Anti-Poverty and welfare programs proved to be invaluable tools for New Jersey’s cities in diffusing racial violence before it escalated to the level of the Newark riots. In New Brunswick, following the events in Newark, a growingly despondent group of Black youths began committing what the Kerner Commission refers to as “random vandalism” and “mischief” (Report of the National Advisory Commission on Civil Disorders, 1968, p. 46). Despite being relatively harmless, concerns still loomed that an eruption of violence comparable with Newark remained a possibility in New Brunswick. As a result, the city government funded a summer program for the city’s anti-poverty agency (Report of the National Advisory Commission on Civil Disorders, 1968, p. 46). Enough young people signed up for leadership positions in the summer program that the city cut their stipends in half and hired twice as many young people (Report of the National Advisory Commission on Civil Disorders, 1968, p. 46). This summer program did not single-handedly deescalate racial tensions between Black youth and White city government, but it did establish a rapport that was utilized to come to a sort of common ground (Report of the National Advisory Commission on Civil Disorders, 1968, p. 46). The same cannot be said about the events that transpired in Plainfield, around the same time. Like New Brunswick, Plainfield was on the brink of extreme racial violence, and in similar fashion, young people and teenagers were demanding community recreation activities be expanded. The city government, however, refused, and Plainfield went on to sustain violence and destruction at the hands of rioters, second only to the Newark riots (Mumford, 2007, p. 107).
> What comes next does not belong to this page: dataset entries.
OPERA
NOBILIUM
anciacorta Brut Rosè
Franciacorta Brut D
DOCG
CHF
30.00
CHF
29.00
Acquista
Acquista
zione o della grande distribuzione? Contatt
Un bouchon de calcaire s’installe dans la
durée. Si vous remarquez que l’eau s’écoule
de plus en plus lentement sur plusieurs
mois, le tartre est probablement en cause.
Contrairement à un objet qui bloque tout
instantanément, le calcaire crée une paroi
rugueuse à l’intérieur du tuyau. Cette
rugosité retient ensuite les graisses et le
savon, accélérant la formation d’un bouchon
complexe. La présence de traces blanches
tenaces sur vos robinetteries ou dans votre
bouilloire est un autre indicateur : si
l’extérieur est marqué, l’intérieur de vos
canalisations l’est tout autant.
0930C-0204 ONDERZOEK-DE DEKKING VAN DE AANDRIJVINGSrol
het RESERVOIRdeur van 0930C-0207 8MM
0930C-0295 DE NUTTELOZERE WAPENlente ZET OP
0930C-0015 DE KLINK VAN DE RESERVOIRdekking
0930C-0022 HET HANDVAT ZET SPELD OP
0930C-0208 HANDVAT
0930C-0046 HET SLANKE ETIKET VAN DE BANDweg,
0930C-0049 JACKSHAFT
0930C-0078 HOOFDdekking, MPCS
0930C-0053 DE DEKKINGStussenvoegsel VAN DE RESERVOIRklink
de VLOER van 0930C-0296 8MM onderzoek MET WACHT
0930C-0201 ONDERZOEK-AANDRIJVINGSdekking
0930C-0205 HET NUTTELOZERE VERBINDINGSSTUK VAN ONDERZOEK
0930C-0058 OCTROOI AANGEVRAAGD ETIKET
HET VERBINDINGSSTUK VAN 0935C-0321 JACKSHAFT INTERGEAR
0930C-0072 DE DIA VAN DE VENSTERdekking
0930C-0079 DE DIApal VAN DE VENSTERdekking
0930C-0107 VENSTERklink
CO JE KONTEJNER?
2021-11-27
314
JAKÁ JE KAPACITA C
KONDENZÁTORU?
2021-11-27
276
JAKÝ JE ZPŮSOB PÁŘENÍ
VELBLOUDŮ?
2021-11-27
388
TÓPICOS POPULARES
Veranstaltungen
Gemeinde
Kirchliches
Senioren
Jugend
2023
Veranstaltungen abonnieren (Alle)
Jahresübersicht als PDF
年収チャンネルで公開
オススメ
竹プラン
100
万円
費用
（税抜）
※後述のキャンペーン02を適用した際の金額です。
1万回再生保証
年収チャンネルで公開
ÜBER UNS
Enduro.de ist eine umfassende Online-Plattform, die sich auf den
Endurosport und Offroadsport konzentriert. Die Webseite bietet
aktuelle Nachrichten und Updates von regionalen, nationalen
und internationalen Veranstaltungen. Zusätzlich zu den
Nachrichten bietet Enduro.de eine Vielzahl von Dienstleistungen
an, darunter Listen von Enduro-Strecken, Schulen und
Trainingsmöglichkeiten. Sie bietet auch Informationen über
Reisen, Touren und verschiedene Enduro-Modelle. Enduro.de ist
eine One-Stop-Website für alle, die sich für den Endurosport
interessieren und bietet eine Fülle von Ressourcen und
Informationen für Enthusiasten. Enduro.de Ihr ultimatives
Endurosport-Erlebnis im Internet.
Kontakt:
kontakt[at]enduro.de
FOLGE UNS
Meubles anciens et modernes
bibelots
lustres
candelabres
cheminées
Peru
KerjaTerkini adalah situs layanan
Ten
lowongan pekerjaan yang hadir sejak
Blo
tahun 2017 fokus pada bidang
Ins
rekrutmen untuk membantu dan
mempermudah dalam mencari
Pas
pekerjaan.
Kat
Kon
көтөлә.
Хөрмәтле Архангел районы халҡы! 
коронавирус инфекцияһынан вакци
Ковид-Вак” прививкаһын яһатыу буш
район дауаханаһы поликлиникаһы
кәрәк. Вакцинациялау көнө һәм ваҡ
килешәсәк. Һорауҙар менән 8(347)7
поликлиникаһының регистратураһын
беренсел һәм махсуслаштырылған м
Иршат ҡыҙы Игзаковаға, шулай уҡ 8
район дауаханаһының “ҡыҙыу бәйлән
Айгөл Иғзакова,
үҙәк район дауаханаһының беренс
Perhaps it seems overly simplistic to suggest the difference between neighborhood kids and radicalized arsonists is simply having something to do; but what is repeatedly noted by the Kerner Commission in their profile of an average Newark rioter is a lack of preoccupation. They describe the typical rioter as young, male, unmarried, uneducated and often unemployed (Report of the National Advisory Commission on Civil Disorders, 1968, p. 73). These men often did not attend high school or university, and went into and out of periods of joblessness. What is noteworthy is that the attitude of these men towards education and employment is that of frustration, rather than apathy (Report of the National Advisory Commission on Civil Disorders, 1968, p. 78). According to the Commission Report, rioters typically desired more consistent and gainful employment or the opportunity to pursue a higher education, but were stymied by race or class barriers (Report of the National Advisory Commission on Civil Disorders, 1968, p. 78). The Kerner Report established a pattern of explaining systemic barriers to positive social, health, economic, and education outcomes, quickly followed by assertions of black pathology. The report does not conclude that it is absolutely logical to find oppression intolerable and that some type of action should be expected, or an apathy toward political and educational systems would be a rational response to these barriers (Bentley-Edwards et. al., 2018). Regardless, there appears to be a direct correlation between giving urban youths leadership positions within their communities, and a desire to preserve and protect that community. Perhaps if this tactic was employed by the city of Newark, there would have been less desire to loot and proliferate, and more importantly, the possibility that this tactic could be used in contemporary urban centers.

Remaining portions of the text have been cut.